Why It Matters: Restoring and improving fisheries habitat, science-based fisheries management, and access to our fisheries have always been at the center of CSF’s mission. Last week, the House Natural Resources Subcommittee on Water, Wildlife, and Fisheries hosted a hearing on three CSF-supported bills that seek to fund coastal conservation, develop a task force to explore shark depredation, and protect access for anglers to offshore fisheries.
- The U.S. Fish and Wildlife Service’s Coastal Program has been a highly successful, voluntary-based model for coastal wetland and estuary restoration that is in need of authorization and additional funding.
- Sharks have become increasingly problematic for recreational and commercial fisheries in the Atlantic and Gulf of Mexico as their numbers have increased and they have learned that fishing vessels provide easy meals.
- A “Great Red Snapper Count” currently ongoing in the South Atlantic will soon shed more light on the discrepancies between recent stock assessment model outcomes versus what anglers are seeing on the water.

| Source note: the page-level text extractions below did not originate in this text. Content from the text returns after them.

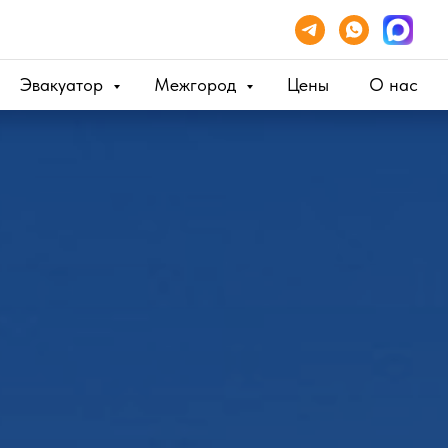
Эвакуатор
Межгород
Цены
О нас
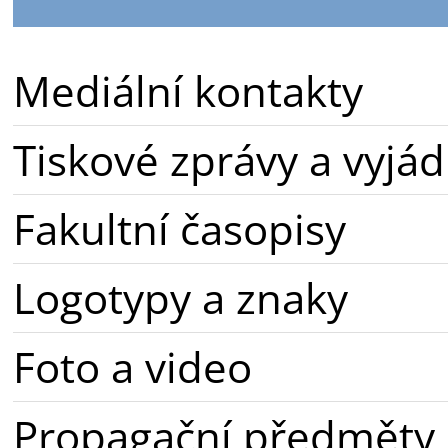
Mediální kontakty
Tiskové zprávy a vyjád
Fakultní časopisy
Logotypy a znaky
Foto a video
Propagační předměty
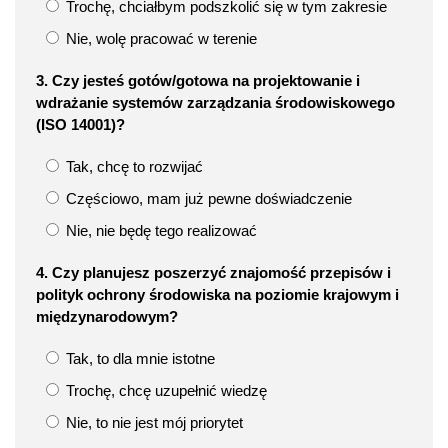
Trochę, chciałbym podszkolić się w tym zakresie
Nie, wolę pracować w terenie
3. Czy jesteś gotów/gotowa na projektowanie i
wdrażanie systemów zarządzania środowiskowego
(ISO 14001)?
Tak, chcę to rozwijać
Częściowo, mam już pewne doświadczenie
Nie, nie będę tego realizować
4. Czy planujesz poszerzyć znajomość przepisów i
polityk ochrony środowiska na poziomie krajowym i
międzynarodowym?
Tak, to dla mnie istotne
Trochę, chcę uzupełnić wiedzę
Nie, to nie jest mój priorytet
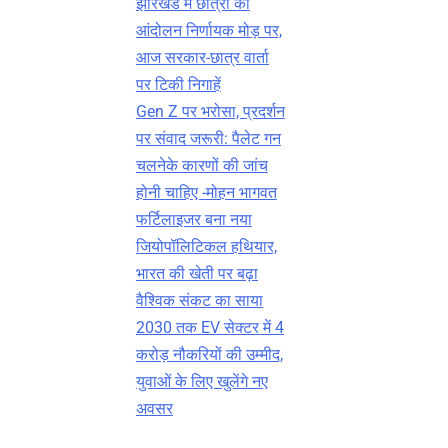
झारखंड में छात्रों का
आंदोलन निर्णायक मोड़ पर,
आज सरकार-छात्र वार्ता
पर टिकी निगाहें
Gen Z पर भरोसा, प्रदर्शन
पर संवाद जरूरी: पैलेट गन
चलनेके कारणों की जांच
होनी चाहिए -मोहन भागवत
फर्टिलाइजर बना नया
जियोपॉलिटिकल हथियार,
भारत की खेती पर बढ़ा
वैश्विक संकट का साया
2030 तक EV सेक्टर में 4
करोड़ नौकरियों की उम्मीद,
युवाओं के लिए खुलेंगे नए
अवसर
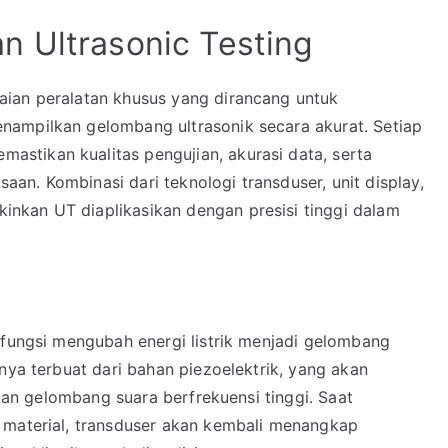
n Ultrasonic Testing
aian peralatan khusus yang dirancang untuk
nampilkan gelombang ultrasonik secara akurat. Setiap
stikan kualitas pengujian, akurasi data, serta
n. Kombinasi dari teknologi transduser, unit display,
nkan UT diaplikasikan dengan presisi tinggi dalam
rfungsi mengubah energi listrik menjadi gelombang
nya terbuat dari bahan piezoelektrik, yang akan
lkan gelombang suara berfrekuensi tinggi. Saat
 material, transduser akan kembali menangkap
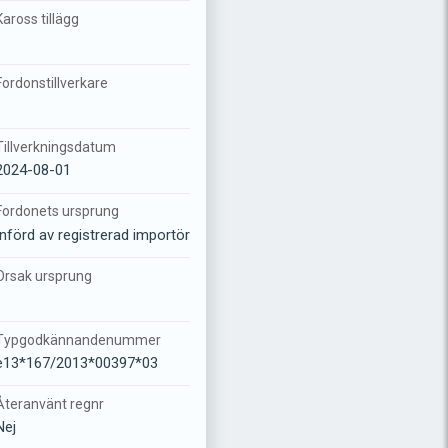
Kaross tillägg
-
Fordonstillverkare
-
Tillverkningsdatum
2024-08-01
Fordonets ursprung
Införd av registrerad importör
Orsak ursprung
-
Typgodkännandenummer
e13*167/2013*00397*03
Återanvänt regnr
Nej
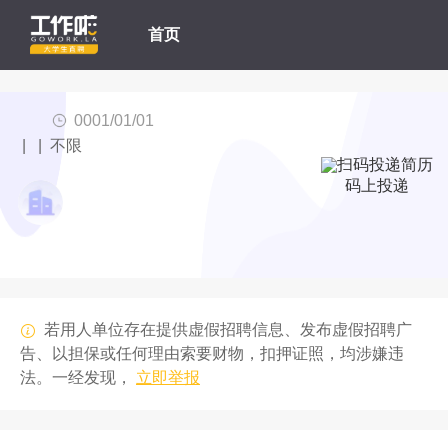
首页
0001/01/01
| | 不限
码上投递
若用人单位存在提供虚假招聘信息、发布虚假招聘广
告、以担保或任何理由索要财物，扣押证照，均涉嫌违
法。一经发现，
立即举报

Last week, the House Natural Resources Subcommittee on Water, Wildlife, and Fisheries hosted a hearing on several bills before the committee, three of which are priorities for the Congressional Sportsmen’s Foundation (CSF). CSF submitted a statement for the record strongly supporting the Coastal Habitat Conservation Act of 2023 (H.R. 2950), the SHARKED Act (H.R. 4051), and the Red Snapper Act (H.R. 4587).
The Coastal Habitat Conservation Act of 2023 (H.R. 2950) would authorize the U.S. Fish and Wildlife Service’s Coastal Program and would increase authorized discretionary appropriations from $20 million in Fiscal Year 2024 to $25 million in 2028 for coastal protection, restoration, and enhancement efforts around the nation and in the Great Lakes. This program has proven to be a highly successful public-private partnership for restoring and protecting fish and wildlife habitat on public and privately-owned lands.
The SHARKED Act (H.R. 4051) would simply establish a non-regulatory task force that would be responsible for making recommendations for improving coordination and communication across the fisheries management community on shark depredation, as well as identifying research priorities and funding opportunities. Shark depredation has quickly become a significant challenge for recreational and commercial fisheries in the Atlantic and the Gulf of Mexico.
The Red Snapper Act (H.R. 4587) would ensure that the National Oceanic and Atmospheric Administration (NOAA) had a more comprehensive assessment of the red snapper population in the South Atlantic before considering implementing area closures. Currently, the South Atlantic “Great Red Snapper Count”, an unprecedented new fishery-independent red snapper assessment for the region, is underway. Despite the highest abundance of red snapper in decades, NOAA recently considered seasonal area closures to all bottom fishing in the South Atlantic. While current stock assessments using models based largely on fishing mortality suggest the population is overfished and undergoing overfishing, the fact that we have historic levels of red snapper biomass that continues to grow suggests otherwise.